Screening is not invasive; it’s safe, it’s accurate. So, routine screening should be in every community health center, at gyms and at every primary care office. One thing that's really important, that's similar to many other diagnostic tools, is that screening doesn’t just provide a single snapshot but really shows changes over time. If we start taking baseline measurements for a patient in her 40s, we have a real opportunity to detect changes, and we now have established the conversation, we've established data and we can intervene in a much less reactive way.

HW: How are advances in biotechnology shaping the future of treatment for bone diseases?

Swanson: We can think about this in two ways: One, how do we treat the disease, and two, how do we detect changes in the disease. On both fronts for detection, we already have a really good tool, which is the DEXA scan.

We're also seeing the use of artificial intelligence in some of the analysis of these scans, understanding the data and making data more personalized, which is really exciting.

On the drug front, I think we're seeing now the same shift that we’ve already seen across diseases like cancer, cardiovascular disease and neurological diseases like Alzheimer's where the opportunity is determining how we shift from a broad non-specific treatment to something very targeted and very precise.

When I think about the future of bone health, I think it will look very much like other therapeutic areas where the treatment is more precise, more personalized and focused on prevention and preserving function rather than reactive treatments.

HW: Outside of Skeletalis, what health innovations for musculoskeletal diseases are exciting you the most right now?

Swanson: In the greater sphere of musculoskeletal health and particularly for women who are living longer, healthier and more active lives, one is a shift from diagnosis to risk detection — breast cancer being the hallmark example. Across degenerative diseases of aging and those with genetic risk factors, these diseases are often historically diagnosed when they've already happened and the damage is already done. What we're seeing is a tremendous increase in accessibility and new technologies for diagnosing diseases earlier, understanding the risk, and this is augmented with artificial intelligence/machine learning and really understanding what a personalized comprehensive data package for a person looks like to provide more personalized care.

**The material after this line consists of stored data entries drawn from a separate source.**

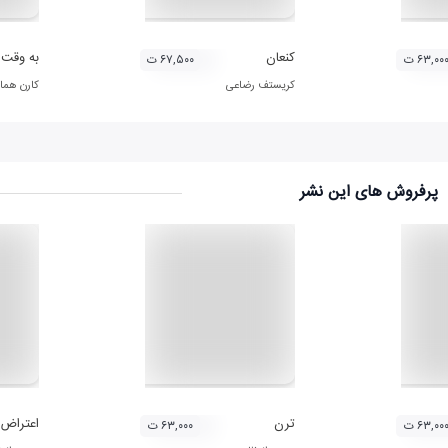
کنعان
به وقت 
۶۳,۰۰ ت
۶۷,۵۰۰ ت
کریستف رضاعی
کارن همای
پرفروش های این نشر
ترن
اعتراض
۶۳,۰۰ ت
۶۳,۰۰۰ ت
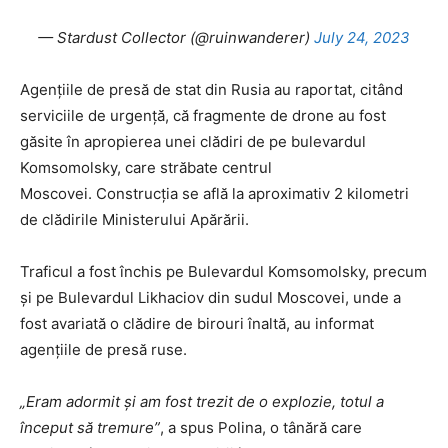
— Stardust Collector (@ruinwanderer)
July 24, 2023
Agențiile de presă de stat din Rusia au raportat, citând
serviciile de urgență, că fragmente de drone au fost
găsite în apropierea unei clădiri de pe bulevardul
Komsomolsky, care străbate centrul
Moscovei. Construcția se află la aproximativ 2 kilometri
de clădirile Ministerului Apărării.
Traficul a fost închis pe Bulevardul Komsomolsky, precum
și pe Bulevardul Likhaciov din sudul Moscovei, unde a
fost avariată o clădire de birouri înaltă, au informat
agențiile de presă ruse.
„Eram adormit și am fost trezit de o explozie, totul a
început să tremure”
, a spus Polina, o tânără care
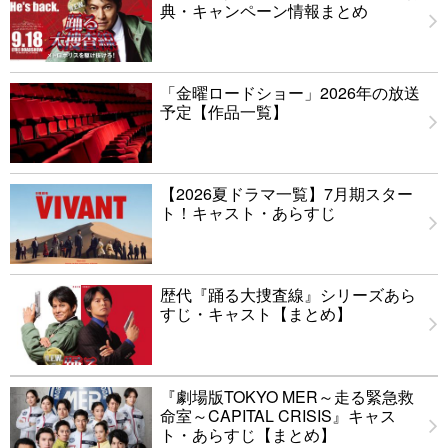
典・キャンペーン情報まとめ
「金曜ロードショー」2026年の放送
予定【作品一覧】
【2026夏ドラマ一覧】7月期スター
ト！キャスト・あらすじ
歴代『踊る大捜査線』シリーズあら
すじ・キャスト【まとめ】
『劇場版TOKYO MER～走る緊急救
命室～CAPITAL CRISIS』キャス
ト・あらすじ【まとめ】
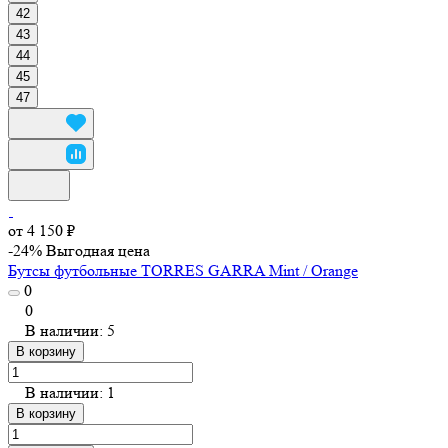
42
43
44
45
47
от 4 150 ₽
-24%
Выгодная цена
Бутсы футбольные TORRES GARRA Mint / Orange
0
0
В наличии: 5
В корзину
В наличии: 1
В корзину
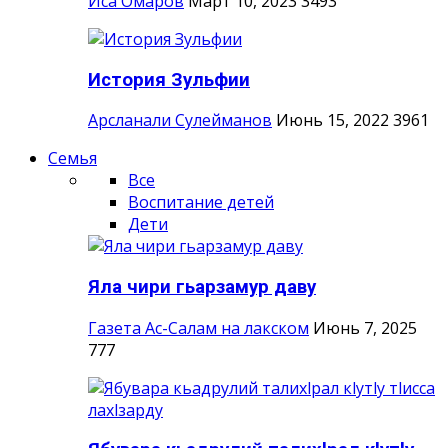
Иса Омаров
Март 10, 2023
3493
История Зульфии
Арсланали Сулейманов
Июнь 15, 2022
3961
Семья
Все
Воспитание детей
Дети
Яла чири гьарзамур даву
Газета Ас-Салам на лакском
Июнь 7, 2025
777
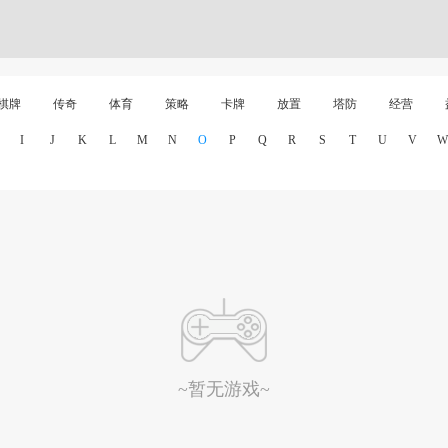
棋牌
传奇
体育
策略
卡牌
放置
塔防
经营
I
J
K
L
M
N
O
P
Q
R
S
T
U
V
W
~暂无游戏~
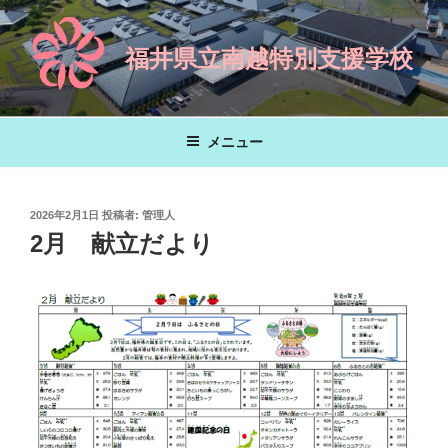
コ
ン
福井県立南越特別支援学校
テ
ン
ツ
へ
メニュー
ス
キ
ッ
投
2026年2月1日
投稿者:
管理人
プ
稿
2月 献立だより
日:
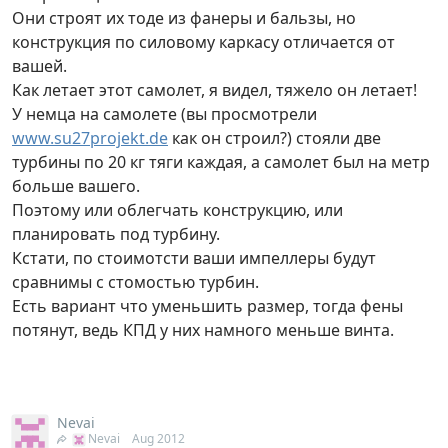
Они строят их тоде из фанеры и бальзы, но
конструкция по силовому каркасу отличается от
вашей.
Как летает этот самолет, я видел, тяжело он летает!
У немца на самолете (вы просмотрели
www.su27projekt.de
как он строил?) стояли две
турбины по 20 кг тяги каждая, а самолет был на метр
больше вашего.
Поэтому или облегчать конструкцию, или
планировать под турбину.
Кстати, по стоимотсти ваши импеллеры будут
сравнимы с стомостью турбин.
Есть вариант что уменьшить размер, тогда фены
потянут, ведь КПД у них намного меньше винта.
Nevai
Nevai
Aug 2012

We're already seeing new care delivery models. Telemedicine is a really exciting example, and specific to women in menopause and postmenopause, this virtual first primary care pathway means easier access to specialists for integrated approaches. If we make it easier for women to be evaluated, monitored and screened — and to ask questions and understand their risk — everything subsequently becomes easier and that takes down the barrier to care.